Soldier, soldier, home from the wars.

At Remote a box hedge separated the path leading to the back door from the trim front garden sacred to visitors. Edmund often played behind that hedge. It made good cover for tiger shooting and suchlike thrilling sport; and on this particular day he was in pursuit of a bear, a brown bear of terrific size and grizzliness.

It was a very still morning: Elsa and Robina were busy at the back hanging out clothes to dry. Mr. Wycherly and Montagu were, as usual, engaged in the study of Greek or Latin in the room upstairs. Miss Esperance had gone to see a sick woman in the village, and Mr. Gloag was away on a holiday.
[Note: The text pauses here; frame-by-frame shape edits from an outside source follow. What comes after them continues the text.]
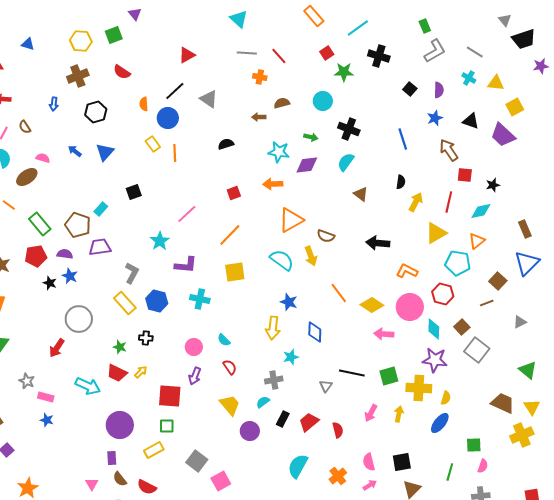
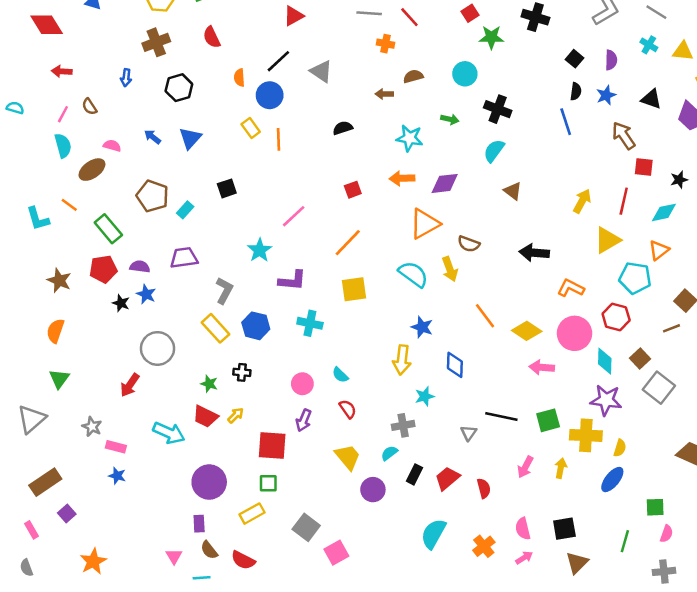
red semicircle: (122, 72) -> (212, 37), turned 30
purple diamond: (307, 165) -> (445, 183), moved
black semicircle: (401, 182) -> (576, 91), moved
brown pentagon: (78, 225) -> (152, 196), moved

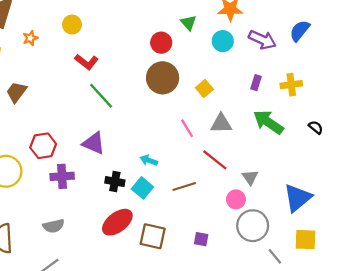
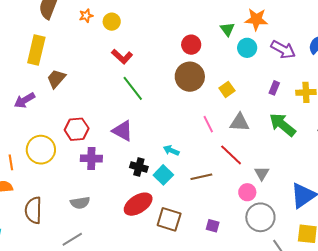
green triangle: (189, 23) -> (227, 29), moved
orange star: (30, 38) -> (86, 16), moved

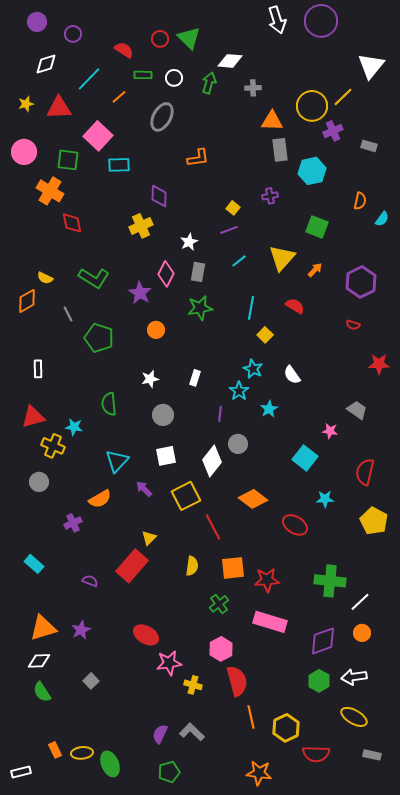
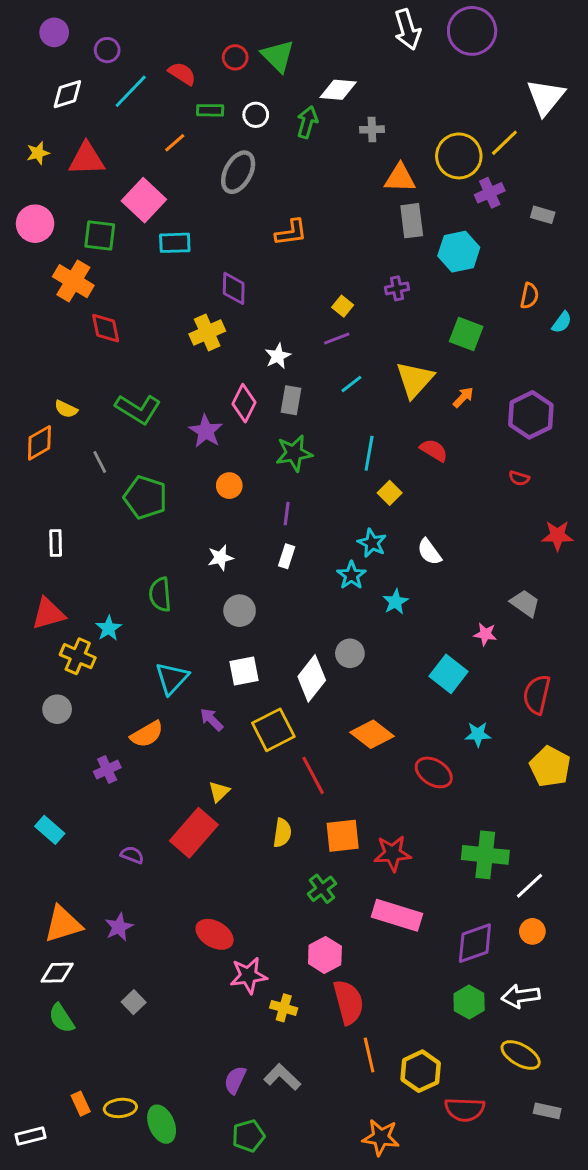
cyan line: (89, 79) -> (131, 91), moved
purple line: (220, 414) -> (287, 514), moved
cyan star: (74, 427) -> (109, 628), turned 30

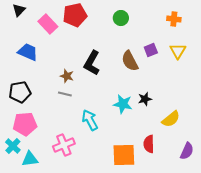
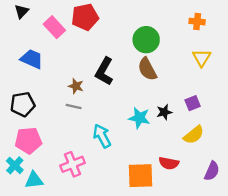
green circle: (121, 18) -> (146, 40), moved, size x1.5
purple square: (151, 50) -> (193, 103), moved
red semicircle: (149, 144) -> (169, 163), turned -78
Therefore was Edmund free to amuse himself as best he could, provided he did not stir beyond the garden.

He was getting a little tired of his solitary pursuit of big game when he heard a horse's hoofs ringing sharply on the road, accompanied by a quite unfamiliar jingling. Both hoofs and jingling stopped at the green gate, and Edmund, peering through a hole in the hedge, saw a soldier, a most resplendent soldier, in dark blue uniform and a brass helmet with a white plume, dismount from a big black horse and push open the green gate, where he paused and whistled.

He was a tall man, with a brown, good-humoured face, and he waited evidently in the hope that some one would hear his whistle and come.

But no one came. Mr. Wycherly generally shut the window that looked out to the front as a preventive of interruptions.

The soldier whistled again loud and clear, then he began to sing a little song. He was evidently a patient man and didn't mind waiting. Edmund, his round face glued to the hole in the hedge, watched him with absorbed interest; noting carefully both words and tune of the song.

The soldier sang, not at all loudly, but quite distinctly and with a certain rollicking joviality that the child found most fascinating. Finally he opened the green gate and led his horse up the garden path to the front door, where he rang the bell.

Still no one came, and Edmund, greatly excited, darted out into the road and in at the gate till he, too, stood beside the waiting soldier.

"Good morning, sir," said the soldier. "I've got a note here for Miss Bethune from the Colonel. This 'ere 'ouse is Remote, ain't it?"

"Yes, sir," Edmund answered with solemn politeness, "but who's the Colonel?"